Le programme nucléaire iranien, des origines au conflit actuel
L'Iran cherche-t-il à se doter de la bombe atomique? La question, au coeur des frappes israéliennes et américaines, agite les chancelleries occidentales depuis des décennies, Téhéran niant pour sa part toute ambition militaire.
Rappel des principales étapes, alors que les Etats-Unis ont bombardé dimanche trois importants sites nucléaires iraniens, en appui de l'offensive lancée le 13 juin par Israël.
"Programme structuré"
Les bases du programme nucléaire iranien sont posées dès la fin des années 1950, lorsque les Etats-Unis signent un accord de coopération civile avec le dirigeant d'alors, Mohammad Reza Pahlavi.
En 1970, l'Iran ratifie le Traité de non-prolifération (TNP), qui fait obligation aux Etats signataires de déclarer et placer leurs matières nucléaires sous le contrôle de l'Agence internationale de l'énergie nucléaire (AIEA).
Mais des révélations au début des années 2000 sur des sites secrets soulèvent l'inquiétude. L'instance onusienne fera état par la suite, dans un rapport clé de 2011, "d'informations crédibles" selon lesquelles l'Iran a exécuté des activités ayant trait à la mise au point d'un dispositif nucléaire explosif, dans le cadre d'un "programme structuré" avant 2003.
Un pacte historique déchiré
Après 12 ans de crise et 21 mois de négociations acharnées, un accord historique est conclu le 14 juillet 2015 à Vienne entre l'Iran et les cinq membres permanents du Conseil de sécurité de l'ONU (Chine, Etats-Unis, France, Royaume-Uni, Russie) plus l'Allemagne.
Le pacte, connu sous l'acronyme JCPOA (Joint comprehensive plan of action), entre en vigueur début 2016, nourrissant chez les Iraniens un immense espoir de voir leur pays sortir de l'isolement.
Il offre à Téhéran un allègement des sanctions internationales en échange d'une limitation drastique de son programme nucléaire.
Le répit est de courte durée: en 2018, Donald Trump annonce le retrait des Etats-Unis de l'accord.
Des négociations qui capotent
"Comme un chiffon rouge qu'on agite dans la corrida", cette décision déclenche un désengagement progressif par l'Iran de ses obligations nucléaires, commente pour l'AFP Clément Therme, chercheur de l'Institut international d'études iraniennes (Rasanah).
"En réaction, le pays entame une stratégie de surenchère", explique-t-il, dans le but de mettre la pression sur les autres Etats parties pour l'aider à contourner les sanctions.
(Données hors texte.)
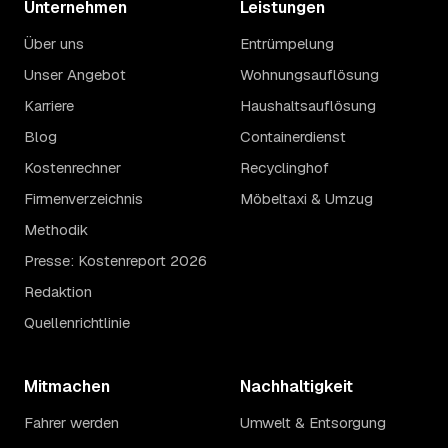
Unternehmen
Leistungen
Über uns
Entrümpelung
Unser Angebot
Wohnungsauflösung
Karriere
Haushaltsauflösung
Blog
Containerdienst
Kostenrechner
Recyclinghof
Firmenverzeichnis
Möbeltaxi & Umzug
Methodik
Presse: Kostenreport 2026
Redaktion
Quellenrichtlinie
Mitmachen
Nachhaltigkeit
Fahrer werden
Umwelt & Entsorgung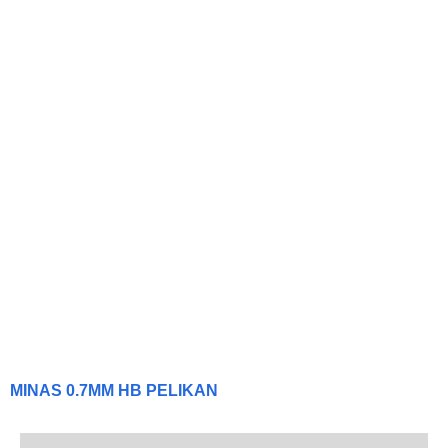
MINAS 0.7MM HB PELIKAN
Sans succès et au prix d'un "coût économique exorbitant".
Sur le sites de Natanz et de Fordo, visés dimanche par l'attaque américaine, l'Iran dépasse le taux d'enrichissement fixé à 3,67%, le portant d'abord à 5% puis en 2021 à 20% et enfin à 60%, niveau proche du seuil de 90% requis pour la fabrication d'une bombe atomique.
Il brise également le plafond en termes de quantité, établi à 202,8 kilos: ses réserves totales actuelles sont 45 fois plus importantes.
Des tractations menées à Vienne pour relancer le JCPOA échouent à l'été 2022 et la coopération avec l'AIEA se dégrade.
Donald Trump de retour au pouvoir, les discussions reprennent en avril dernier entre Washington et Téhéran, sous médiation du sultanat d'Oman.
Mais alors que le milliardaire se dit "assez proche d'un bon accord" et qu'un sixième cycle est prévu, Israël frappe son ennemi juré le 13 juin, bombardant des centaines de sites militaires et nucléaires.
"Aucune indication"
Face à la montée en puissance du programme iranien, l'AIEA avait exprimé dans un rapport divulgué fin mai sa "forte inquiétude".
Il s'agit selon l'instance onusienne du seul Etat non doté de l'arme nucléaire à enrichir l'uranium à hauteur de 60%: il dispose d'un stock lui permettant en théorie de fabriquer plus de neuf bombes. Impossible de savoir à ce stade s'il a été anéanti par les bombardements de ces derniers jours.
Pour autant, l'AIEA dit "ne disposer d'aucune indication" sur l'existence d'un "programme systématique" de production d'une arme nucléaire. Sachant que le processus complet requiert de nombreuses étapes complexes, de la balistique à la miniaturisation.
L'Iran a toujours démenti avoir de telles visées, évoquant régulièrement une fatwa (décret religieux) de longue date du guide suprême iranien, l'ayatollah Ali Khamenei, qui interdit cette option.
Plusieurs responsables se sont toutefois publiquement interrogés ces dernières années sur l'opportunité de disposer d'un tel outil de dissuasion, dans un contexte de tensions exacerbées au Moyen-Orient.